Changes in the serum Na+ concentration and transcellular body fluid distribution during the interdialytic period were simulated as functions of body weight gain assuming that the effective extracellular osmolality consists only of sodium. Our model shows that these changes are mainly determined by the relative ratio between sodium intake and weight gain in this period. If the sodium intake-to-net fluid intake ratio is equal to the postdialytic serum [Na+], neither changes in serum [Na+] nor transcellular fluid shifts occur.
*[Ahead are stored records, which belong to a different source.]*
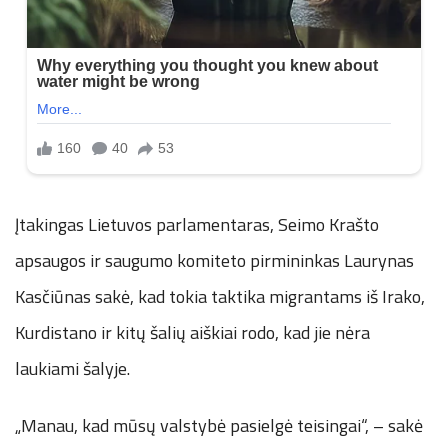
Įtakingas Lietuvos parlamentaras, Seimo Krašto
apsaugos ir saugumo komiteto pirmininkas Laurynas
Kasčiūnas sakė, kad tokia taktika migrantams iš Irako,
Kurdistano ir kitų šalių aiškiai rodo, kad jie nėra
laukiami šalyje.
„Manau, kad mūsų valstybė pasielgė teisingai“, – sakė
When sodium intake is relatively greater than the net water intake, serum [Na+] is increased and transcellular fluid shifts will occur out of the cells. On the other hand, when the net water intake is relatively greater than the sodium intake, serum [Na+] is decreased and fluid is distributed to both the intracellular and extracellular compartments. The combined application of our models for both the intradialytic interval described previously and the interdialytic interval described here is very useful in quantitatively analyzing the overall sodium and water metabolism in dialyzed patients.
假设有效细胞外渗透压仅由钠构成,将透析间期血清钠浓度和细胞间液分布的变化模拟为体重增加的函数。我们的模型表明,这些变化主要由该时期钠摄入量与体重增加之间的相对比例决定。如果钠摄入量与净液体摄入量之比等于透析后血清[Na⁺],则血清[Na⁺]和细胞间液转移均不会发生。当钠摄入量相对大于净水量时,血清[Na⁺]升高,细胞间液将从细胞内移出。另一方面,当净水量相对大于钠摄入量时,血清[Na⁺]降低,液体分布于细胞内和细胞外间隙。将我们之前描述的透析期模型与此处描述的透析间期模型联合应用,对于定量分析透析患者的总体钠和水代谢非常有用。